╔══
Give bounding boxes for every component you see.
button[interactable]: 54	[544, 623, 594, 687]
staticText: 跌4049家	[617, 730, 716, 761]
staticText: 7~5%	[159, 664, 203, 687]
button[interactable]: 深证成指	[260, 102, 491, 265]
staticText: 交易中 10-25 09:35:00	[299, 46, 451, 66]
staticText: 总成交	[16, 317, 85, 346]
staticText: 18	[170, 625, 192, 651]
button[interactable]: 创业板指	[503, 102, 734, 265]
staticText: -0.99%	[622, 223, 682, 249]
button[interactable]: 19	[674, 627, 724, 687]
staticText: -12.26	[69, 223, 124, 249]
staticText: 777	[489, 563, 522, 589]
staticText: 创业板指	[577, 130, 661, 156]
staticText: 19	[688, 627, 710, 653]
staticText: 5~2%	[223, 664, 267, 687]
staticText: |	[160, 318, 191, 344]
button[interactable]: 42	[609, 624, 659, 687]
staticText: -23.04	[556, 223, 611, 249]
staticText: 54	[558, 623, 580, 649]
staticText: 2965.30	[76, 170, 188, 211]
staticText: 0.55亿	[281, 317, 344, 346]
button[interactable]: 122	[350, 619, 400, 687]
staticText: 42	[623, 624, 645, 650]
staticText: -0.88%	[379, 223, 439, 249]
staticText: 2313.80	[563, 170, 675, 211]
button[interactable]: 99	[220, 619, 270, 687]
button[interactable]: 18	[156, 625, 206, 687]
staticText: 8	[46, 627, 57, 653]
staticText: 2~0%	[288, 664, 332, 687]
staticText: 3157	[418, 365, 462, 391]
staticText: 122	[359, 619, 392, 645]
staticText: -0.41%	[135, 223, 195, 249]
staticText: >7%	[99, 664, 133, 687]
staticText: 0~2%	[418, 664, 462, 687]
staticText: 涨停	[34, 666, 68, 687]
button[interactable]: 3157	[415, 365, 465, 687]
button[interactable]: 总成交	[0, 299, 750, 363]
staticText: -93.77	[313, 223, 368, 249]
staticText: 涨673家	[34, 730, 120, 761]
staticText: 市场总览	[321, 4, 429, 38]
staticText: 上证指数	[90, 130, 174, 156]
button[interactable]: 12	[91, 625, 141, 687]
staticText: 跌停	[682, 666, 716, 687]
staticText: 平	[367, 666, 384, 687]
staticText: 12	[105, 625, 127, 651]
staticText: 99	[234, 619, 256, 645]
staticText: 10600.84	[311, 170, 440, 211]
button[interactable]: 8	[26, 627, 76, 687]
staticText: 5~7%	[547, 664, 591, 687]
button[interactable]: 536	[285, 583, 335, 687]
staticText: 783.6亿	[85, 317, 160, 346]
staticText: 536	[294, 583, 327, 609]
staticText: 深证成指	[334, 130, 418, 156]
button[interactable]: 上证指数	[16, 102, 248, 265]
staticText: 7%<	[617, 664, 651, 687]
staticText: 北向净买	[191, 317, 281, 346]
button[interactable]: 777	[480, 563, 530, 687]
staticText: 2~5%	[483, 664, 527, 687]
╚══
▶ _YOUR ASSIGNMENT_:
Search the entries above for lines holding the string "上证指数", then report only how many there are.

▶ _ANSWER BELOW_:
2